There is something fragile about life here in Congo. There is the sense that everything could go down in flames at any point. Rebels could invade. The volcano could erupt. The barely functioning government could fall apart. Someone could steal all your money.
A couple weeks ago, a man who worked closely with my husband was shot to death in his home by armed robbers. People here were shocked and disturbed, because he was truly one of the most gentle men you could imagine. But no one was all that shocked. Not the way people would be in the US. Life is simply more fragile here. Our hold more tenuous. Or maybe it is our sense that we can hold anything in our hand that is more tenuous here.

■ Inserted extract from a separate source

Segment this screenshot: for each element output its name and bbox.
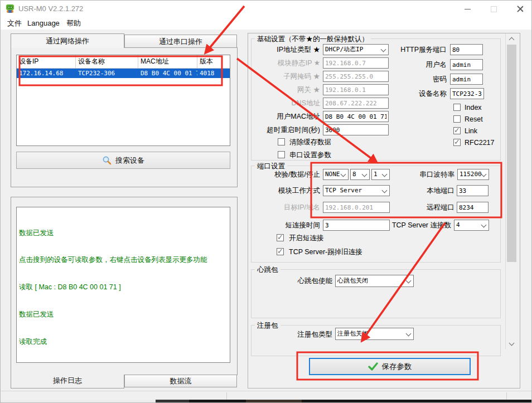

I first started sewing here with a different group of ladies. They worked in my house, I helped care for their children. I liked them and I trusted them. As it turns out, I trusted them more than I should have. Even though that situation didn't work out, it got me started on what I am doing today. And I love what I am doing today. The ladies I work with are great. But here in Africa I've become cautious. I am always looking around the corner for the flames. If I was too quick to give my heart away before, I am probably too slow now. What, after all, is a heart for... if not for giving away?
My husband is fond of a Rwandan saying that says “the place that is healed is called a scar”. What is healed is not left unmarked. As I think about this fragile world and my fragile heart within it, I wonder sometimes how Africa has marked me.